As seen on wikipedia, given a measure space $(X,\Sigma,\mu)$ with $\mu(X) < \infty$ and a measure preserving transformation $T: X \mapsto X$. Let $A \subset X$ be a set of positive measure. Define $k_i$ as the power of $T$ such that $T^{k_i}x \in A$ for the $i$th time: that is to say $k_i$ is the "$i$'th return time to $A$". The difference between recurrence times is $R_i = k_i - k_{i-1}$ (assume for simplicity that $k_0 = 0$, that is $x \in A$)

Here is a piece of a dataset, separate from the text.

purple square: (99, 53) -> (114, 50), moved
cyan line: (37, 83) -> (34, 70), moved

I would like know how to prove the following:

$$\lim\limits_{n\mapsto\infty} \frac{R_1 + \cdots + R_n}{n} = \frac{\mu(X)}{\mu(A)}$$

The wikipedia article indicates that this is a consequence of the ergodic theorem.

Note that my definition of the $k_i$ above differs slightly from that of wikipedia, in as much as I have omitted to say that the $k_i$s are sorted in increasing order.

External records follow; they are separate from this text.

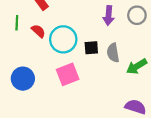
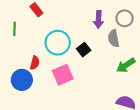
red semicircle: (38, 31) -> (35, 63), moved, turned 64
black square: (91, 48) -> (84, 50), turned -32
gray semicircle: (113, 53) -> (114, 38), moved

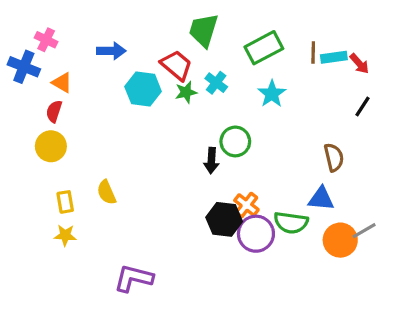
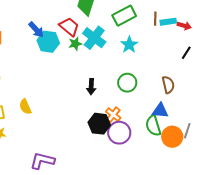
blue arrow: (111, 51) -> (36, 30), moved, turned 48
red arrow: (359, 64) -> (184, 26), turned -32
cyan cross: (216, 83) -> (94, 38), size x1.6
green circle: (235, 141) -> (127, 83), moved
green semicircle: (291, 223) -> (153, 126), moved, turned 65
gray line: (364, 231) -> (187, 131), turned -42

As you might guess from the reference to the ergodic theorem, you do need to assume that $T$ is ergodic. For a counterexample where $T$ is not ergodic, consider the identity map and suppose $\mu(A) < \mu(X)$.
Note that $R_1 + \ldots + R_n = k_n$. Let $I_A$ be the indicator function of $A$, which of course is in $L^1(\mu)$.
The Birkhoff ergodic theorem says if $T$ is ergodic, $\lim_{k \to \infty} \frac{1}{k} \sum_{j=1}^k I_A(T^i x) = \frac{1}{\mu(X)} \int I_A d\mu$ almost everywhere, i.e. $S_k(x)/k \to \mu(A)/\mu(X)$ where $S_k(x)$ is the number of $i \in \{1,2,\ldots, k\}$ such that $T^i(x) \in A$. Since $\mu(A) > 0$, we also have $k/S_k(x) \to \mu(X)/\mu(A)$ almost everywhere. But if $k = k_n(x)$, $S_k = n$.